### HOW TO COMPLETE THIS TASK
When the line with "4903110263623" turns up below, begin repeating exactly, and carry on through the line with "Поделиться на Facebook"; no pictures go into the copy.

### EXERCISE MATERIAL
----------------

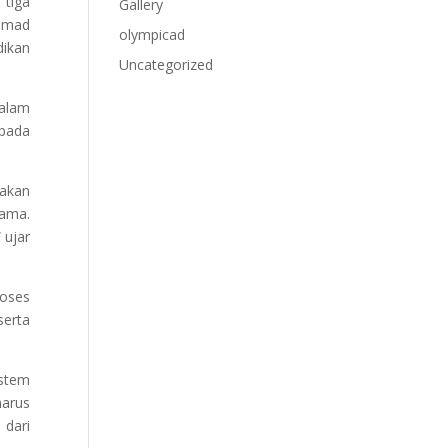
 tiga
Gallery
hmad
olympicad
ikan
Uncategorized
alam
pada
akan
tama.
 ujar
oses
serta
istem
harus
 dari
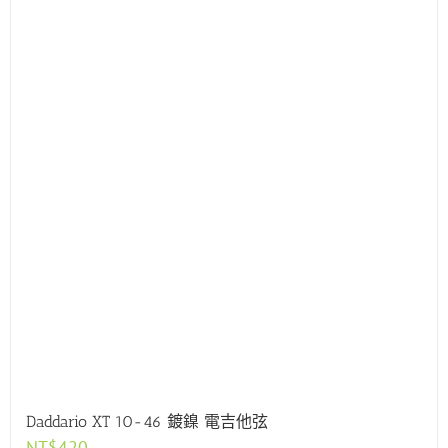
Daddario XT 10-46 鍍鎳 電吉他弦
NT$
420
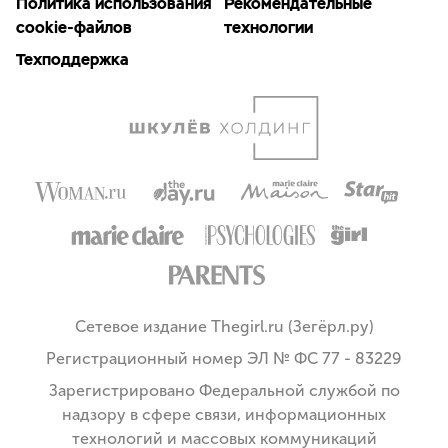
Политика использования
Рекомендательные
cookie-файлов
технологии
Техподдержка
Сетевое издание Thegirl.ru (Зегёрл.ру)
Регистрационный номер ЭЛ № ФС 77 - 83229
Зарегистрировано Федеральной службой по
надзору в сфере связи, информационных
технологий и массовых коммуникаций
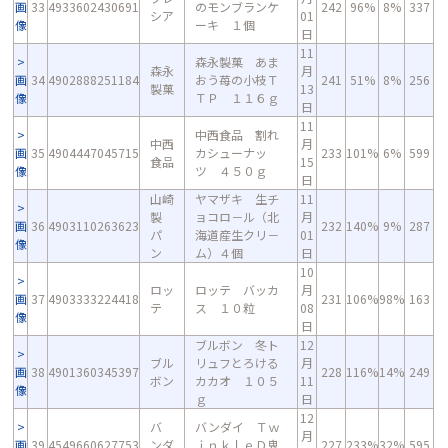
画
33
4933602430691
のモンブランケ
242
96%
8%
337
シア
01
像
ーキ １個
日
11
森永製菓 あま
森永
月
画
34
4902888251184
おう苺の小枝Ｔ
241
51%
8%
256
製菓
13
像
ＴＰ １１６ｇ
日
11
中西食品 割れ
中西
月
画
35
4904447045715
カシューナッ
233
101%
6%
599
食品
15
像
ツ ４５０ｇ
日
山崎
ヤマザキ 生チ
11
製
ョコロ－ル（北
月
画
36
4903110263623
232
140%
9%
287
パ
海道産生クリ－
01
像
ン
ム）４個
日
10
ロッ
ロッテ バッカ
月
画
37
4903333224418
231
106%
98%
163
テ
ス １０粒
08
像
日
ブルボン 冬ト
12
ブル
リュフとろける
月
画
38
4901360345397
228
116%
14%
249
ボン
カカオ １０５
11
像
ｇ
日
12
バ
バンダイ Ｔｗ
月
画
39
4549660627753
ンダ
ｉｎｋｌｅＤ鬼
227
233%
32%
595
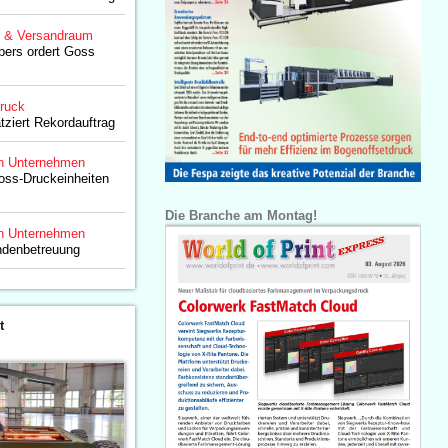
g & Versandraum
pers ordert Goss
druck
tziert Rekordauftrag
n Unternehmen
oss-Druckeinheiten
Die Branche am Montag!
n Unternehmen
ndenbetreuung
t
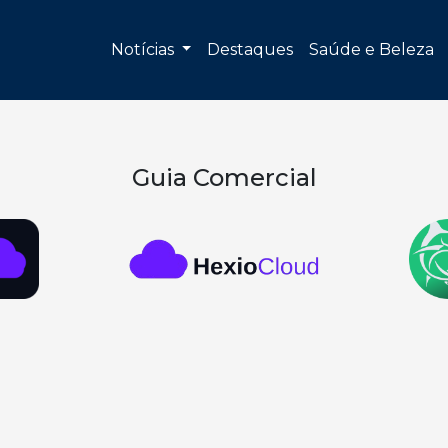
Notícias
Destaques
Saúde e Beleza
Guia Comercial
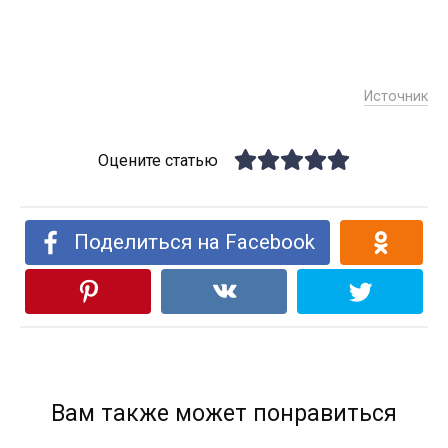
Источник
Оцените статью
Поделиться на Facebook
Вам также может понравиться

----------------

### ANSWER BELOW
4903110263623
232
140%
9%
287
パ
海道産生クリ－
01
像
ン
ム）４個
日
10
ロッ
ロッテ バッカ
月
画
37
4903333224418
231
106%
98%
163
テ
ス １０粒
08
像
日
ブルボン 冬ト
12
ブル
リュフとろける
月
画
38
4901360345397
228
116%
14%
249
ボン
カカオ １０５
11
像
ｇ
日
12
バ
バンダイ Ｔｗ
月
画
39
4549660627753
ンダ
ｉｎｋｌｅＤ鬼
227
233%
32%
595
g & Versandraum
pers ordert Goss
druck
tziert Rekordauftrag
n Unternehmen
oss-Druckeinheiten
Die Branche am Montag!
n Unternehmen
ndenbetreuung
t
Notícias
Destaques
Saúde e Beleza
Guia Comercial
Источник
Оцените статью
Поделиться на Facebook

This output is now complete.